To evaluate the effect of the gasifying agent on the gasification process performance, the results obtained during the test with air were compared with those resulting from the tests with oxygen-enriched air, a mixture of air and steam, and a mixture of oxygen and carbon dioxide as reactant gases. In these tests, a bed of silica sand was used. The main experimental results are reported in

Table 4. Main results obtained from the co-gasification tests.

Items	Run 1	Run 2	Run 3	Run 4	Run 5	Run 6	Run 7	Run 8
Gas flow rate, Nm3/h	4.01	5.47	3.52	4.01	4.14	3.37	4.36	3.57
H2	7.52	14.41	11.08	5.57	9.39	10.65	10.88	12.74
CH4	3.90	6.45	3.93	3.98	4.45	4.35	4.96	3.99
CO	10.73	18.94	6.74	19.41	11.24	7.67	12.81	9.99
CO2	13.19	16.26	17.86	62.97	12.95	15.27	11.81	14.56
C4Hm	3.25	4.87	3.31	3.03	2.46	3.05	3.01	2.42
N2	61.41	39.07	57.08	5.04	59.51	59.01	56.53	56.30
Gas specific yield, Nm3/kg	2.72	1.89	2.84	2.80	2.92	2.98	2.96	2.98
Lower heating value, MJ/Nm3	5.61	9.32	5.61	6.51	5.63	5.71	6.49	5.69
Tar, g/h	7.11	5.45	0.59	1.20	0.82	0.33	0.51	0.72
Elutriate fines, g/h	50.16	230.90	60.34	70.27	48.11	35.86	134.40	124.21
Carbon conversion efficiency	0.86	0.89	0.90	0.89	0.88	0.88	0.94	0.90
Cold gas efficiency	0.59	0.69	0.62	0.71	0.64	0.66	0.75	0.66

.

The different concentration of the nitrogen inert gas in the tested gasifying medium gives a delusive effect in the evaluation of the actual extension of gasification reactions. Thus, to avoid this inconvenience the gas composition on a dry and inert-free basis was reported. Gas specific yield (GSY), lower heating value (LHV), carbon conversion efficiency (CCE), and cold gas efficiency (CGE) were, instead, calculated considering the producer gas on dry basis and the feedstock as it is. Regarding run 4, where a mixture of oxygen and carbon dioxide as gasifying agent was used, the gas composition was reported on a nitrogen (purge nitrogen)-free basis and normalized with respect to the carbon dioxide feed to the reactor with the gasifying agent. For this run, CCE was calculated by subtracting the carbon content entering the process through the gasifying agent from the producer gas.

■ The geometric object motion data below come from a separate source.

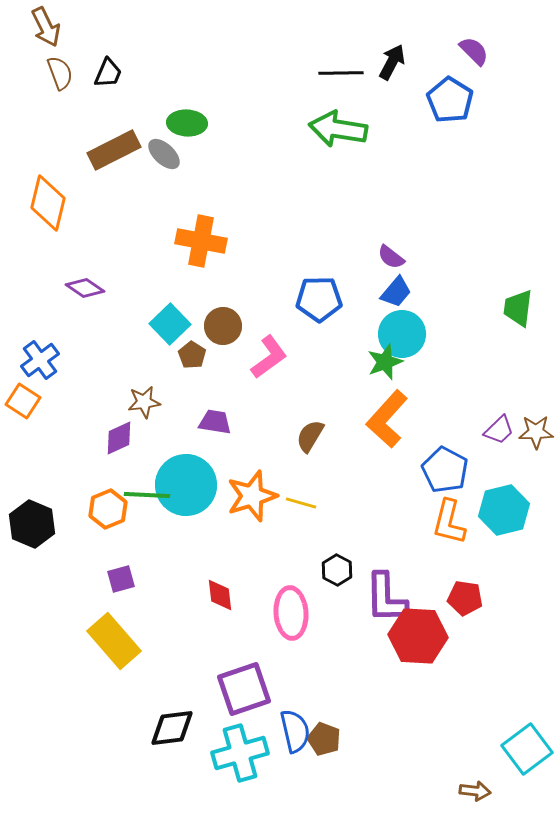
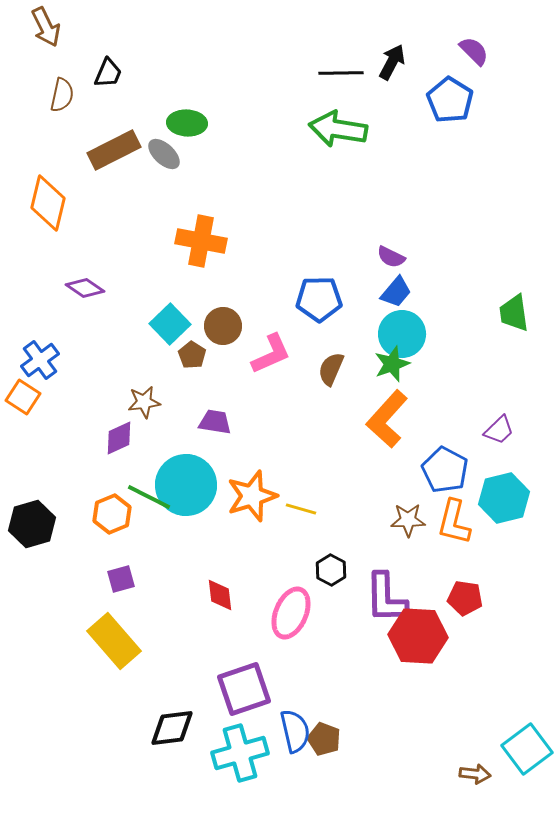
brown semicircle at (60, 73): moved 2 px right, 22 px down; rotated 32 degrees clockwise
purple semicircle at (391, 257): rotated 12 degrees counterclockwise
green trapezoid at (518, 308): moved 4 px left, 5 px down; rotated 15 degrees counterclockwise
pink L-shape at (269, 357): moved 2 px right, 3 px up; rotated 12 degrees clockwise
green star at (385, 362): moved 7 px right, 2 px down
orange square at (23, 401): moved 4 px up
brown star at (536, 432): moved 128 px left, 88 px down
brown semicircle at (310, 436): moved 21 px right, 67 px up; rotated 8 degrees counterclockwise
green line at (147, 495): moved 2 px right, 2 px down; rotated 24 degrees clockwise
yellow line at (301, 503): moved 6 px down
orange hexagon at (108, 509): moved 4 px right, 5 px down
cyan hexagon at (504, 510): moved 12 px up
orange L-shape at (449, 522): moved 5 px right
black hexagon at (32, 524): rotated 21 degrees clockwise
black hexagon at (337, 570): moved 6 px left
pink ellipse at (291, 613): rotated 27 degrees clockwise
brown arrow at (475, 791): moved 17 px up
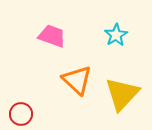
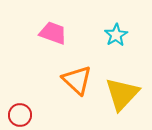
pink trapezoid: moved 1 px right, 3 px up
red circle: moved 1 px left, 1 px down
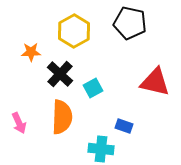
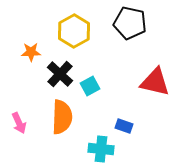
cyan square: moved 3 px left, 2 px up
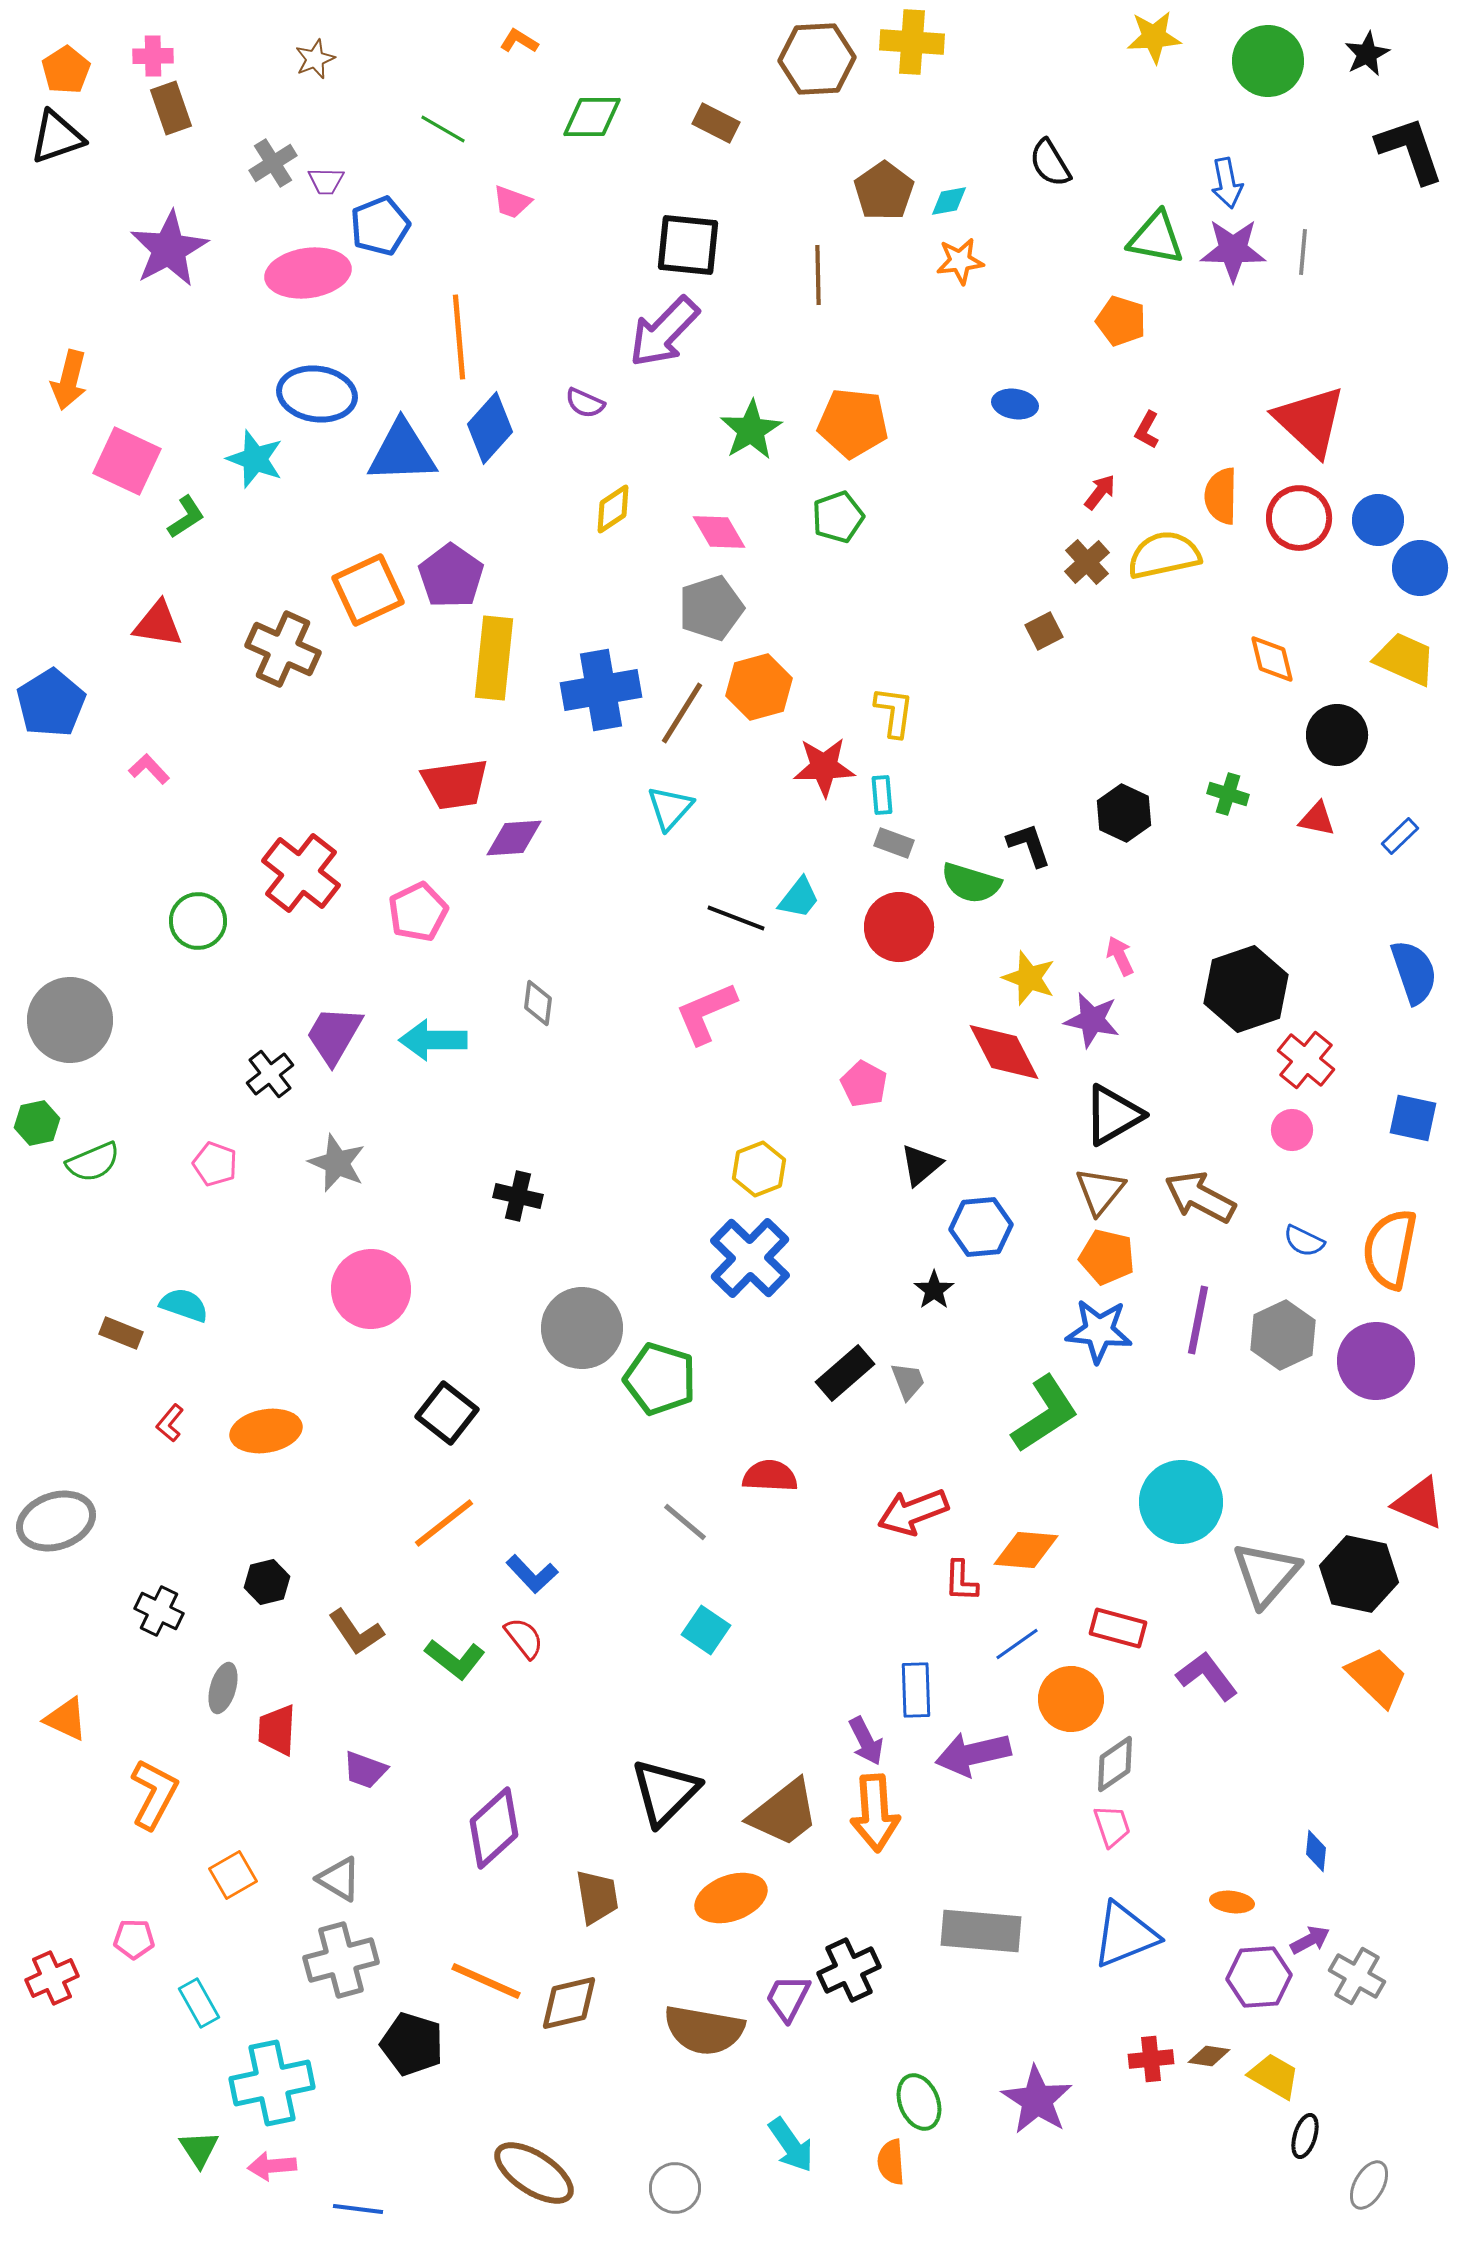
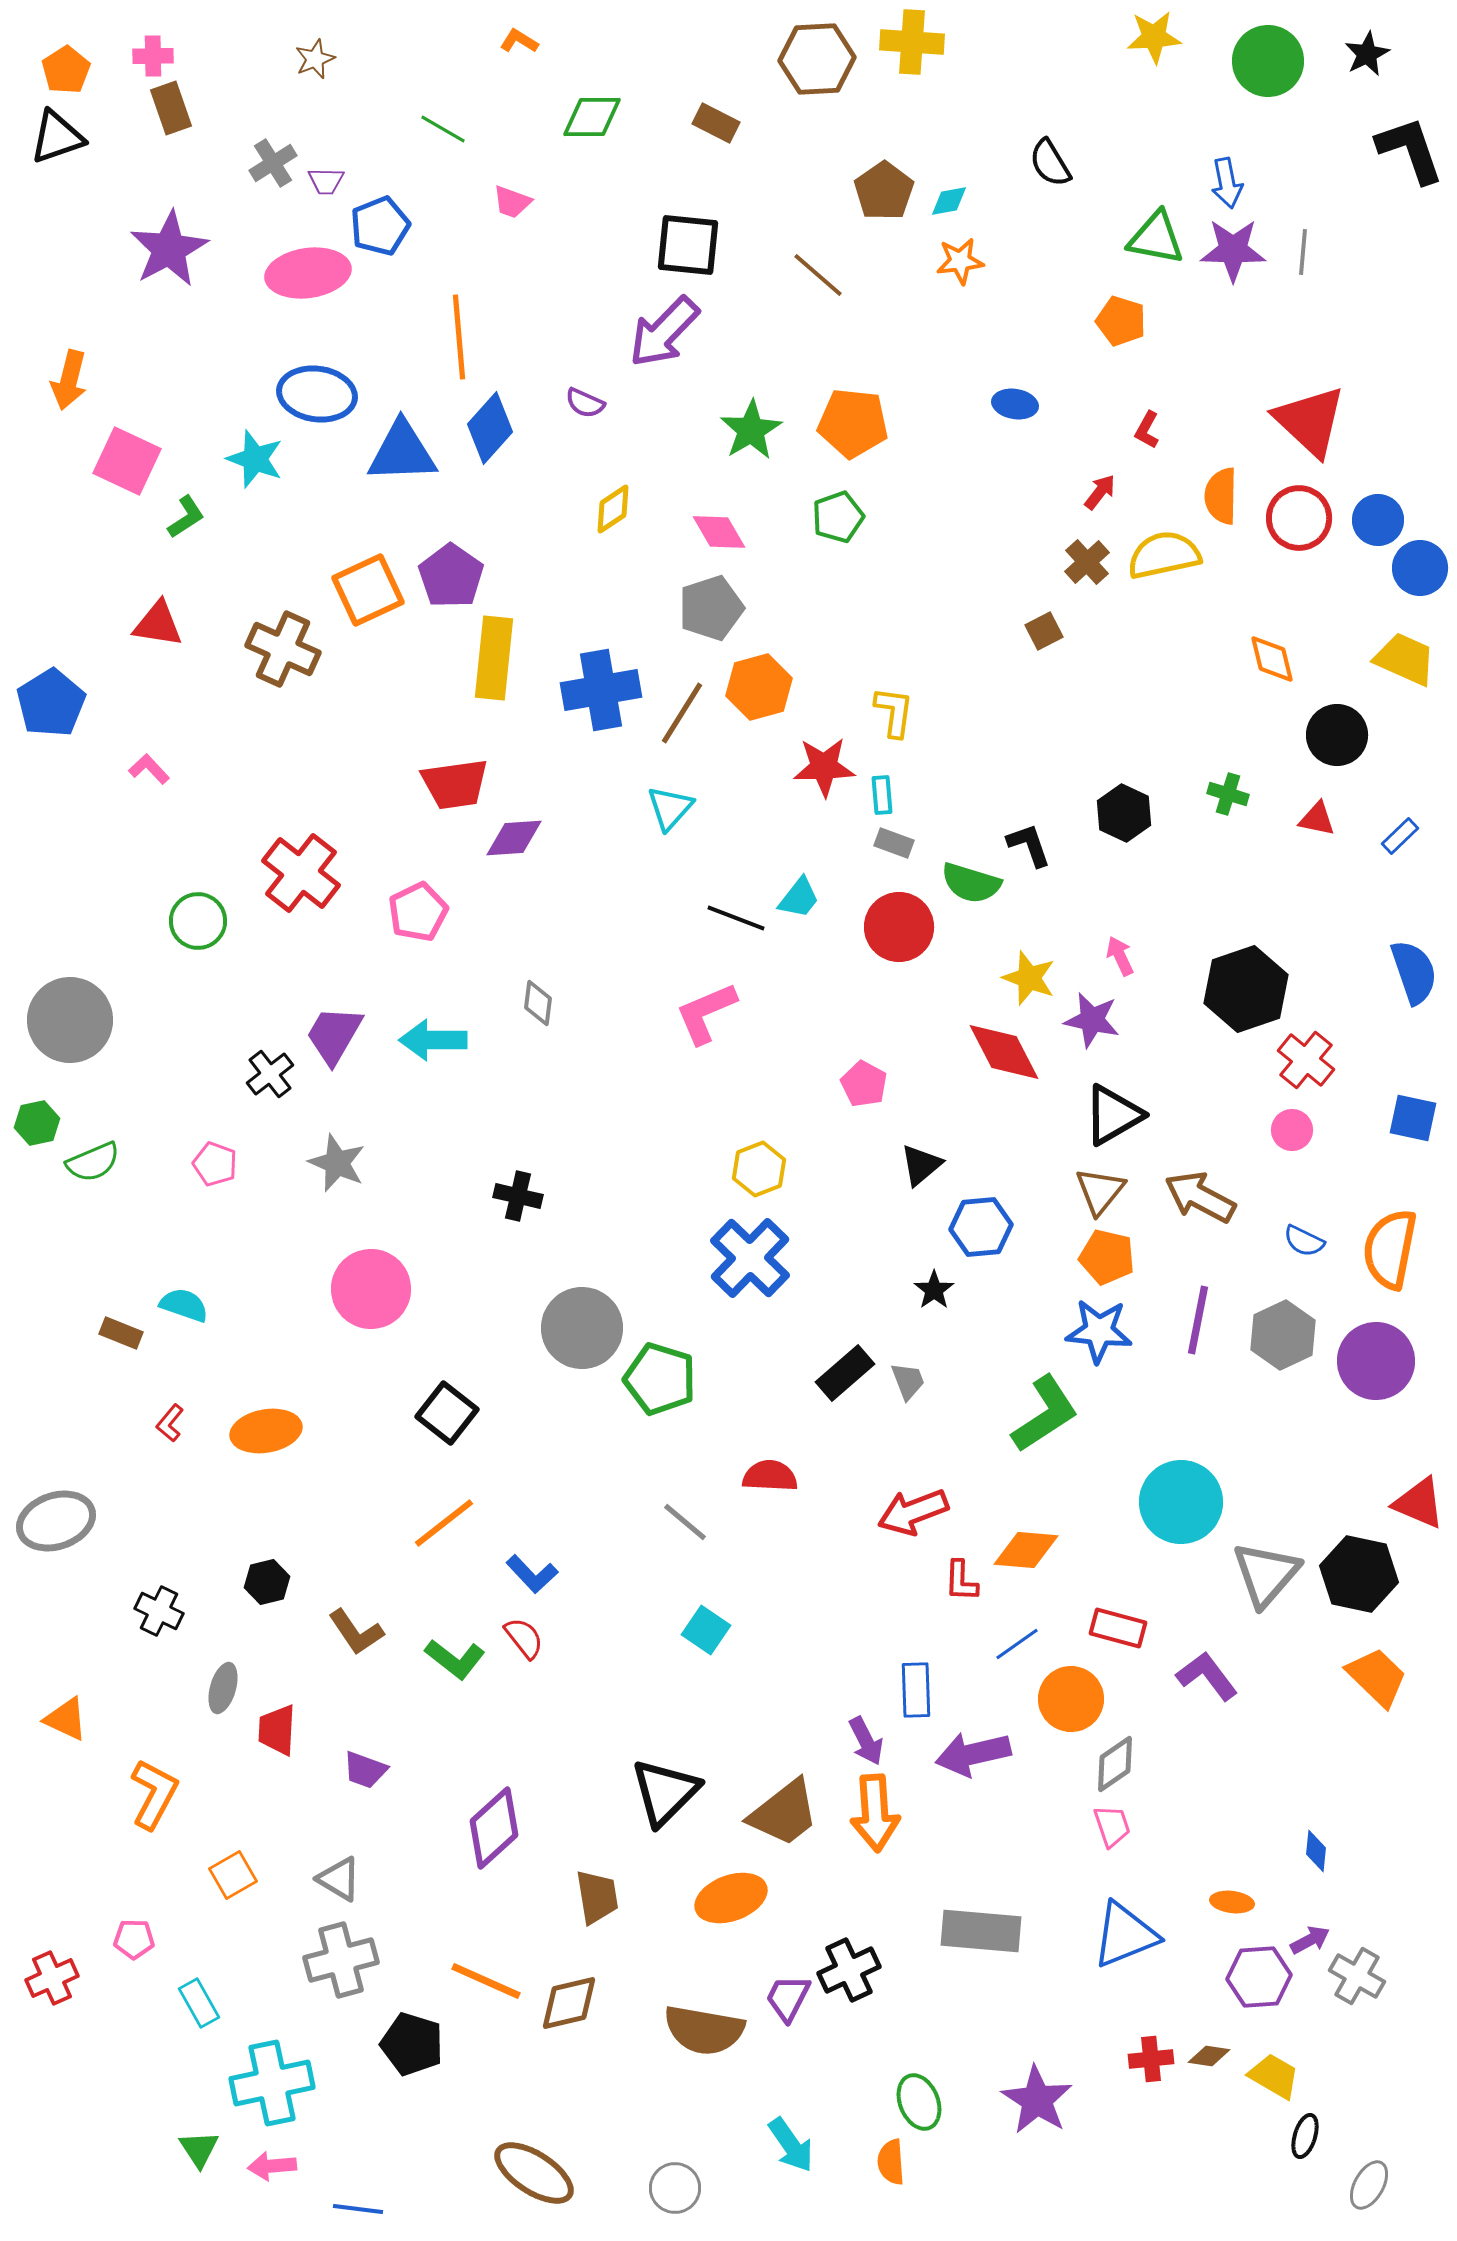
brown line at (818, 275): rotated 48 degrees counterclockwise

3.1.1. Effect of Oxygen-Enriched Air

The utilization of a gasifying agent having an increased content of oxygen was studied by comparing the results obtained from the tests with air (reference test) and oxygen-enriched air by keeping fixed the ER and the U_g.

The results showed that one of the main effects of the higher oxygen concentration, and the corresponding decrease in nitrogen amount in the reactant gas, was the increase in bed temperature. In particular, the temperature increased from 861 to 902 °C as the oxygen concentration changed from 21 to 38%. This result was due to the combined effect of the great extension of the oxidation reactions (R1–3), promoted by the higher oxygen concentration and the less marked role of temperature moderator played by nitrogen as a result of its lower concentration in the gasifying agent:

$\mathrm{C}+\frac{1}{2}{\mathrm{O}}_2\rightleftarrows \mathrm{CO}$	$\Delta \mathrm{H}=-111 \mathrm{kJ}/\mathrm{mol}$	(R1)
$\mathrm{CO}+\frac{1}{2}{\mathrm{O}}_2\rightleftarrows {\mathrm{CO}}_2$	$\Delta \mathrm{H}=-283 \mathrm{kJ}/\mathrm{mol}$	(R2)
$\mathrm{C}+{\mathrm{O}}_2\rightleftarrows {\mathrm{CO}}_2$	$\Delta \mathrm{H}=-394 \mathrm{kJ}/\mathrm{mol}$	(R3)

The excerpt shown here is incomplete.